• Supplied records:
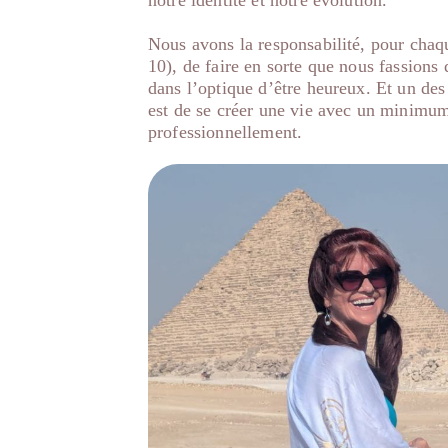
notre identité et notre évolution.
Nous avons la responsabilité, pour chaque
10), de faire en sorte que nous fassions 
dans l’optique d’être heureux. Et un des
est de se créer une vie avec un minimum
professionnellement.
==
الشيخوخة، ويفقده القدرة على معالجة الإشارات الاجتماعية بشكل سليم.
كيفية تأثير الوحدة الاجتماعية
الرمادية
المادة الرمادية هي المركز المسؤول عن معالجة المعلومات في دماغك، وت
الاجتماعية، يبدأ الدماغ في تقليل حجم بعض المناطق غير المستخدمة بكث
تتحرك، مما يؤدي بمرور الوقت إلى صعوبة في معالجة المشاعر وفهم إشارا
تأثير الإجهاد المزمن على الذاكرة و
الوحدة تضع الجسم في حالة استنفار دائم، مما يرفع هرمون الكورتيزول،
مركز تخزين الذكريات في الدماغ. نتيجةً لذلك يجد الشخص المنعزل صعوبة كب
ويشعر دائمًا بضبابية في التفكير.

• Activity: In the entries above, find each line that includes the string "الرمادية" and copy it.

• Solved problem:
الرمادية
المادة الرمادية هي المركز المسؤول عن معالجة المعلومات في دماغك، وت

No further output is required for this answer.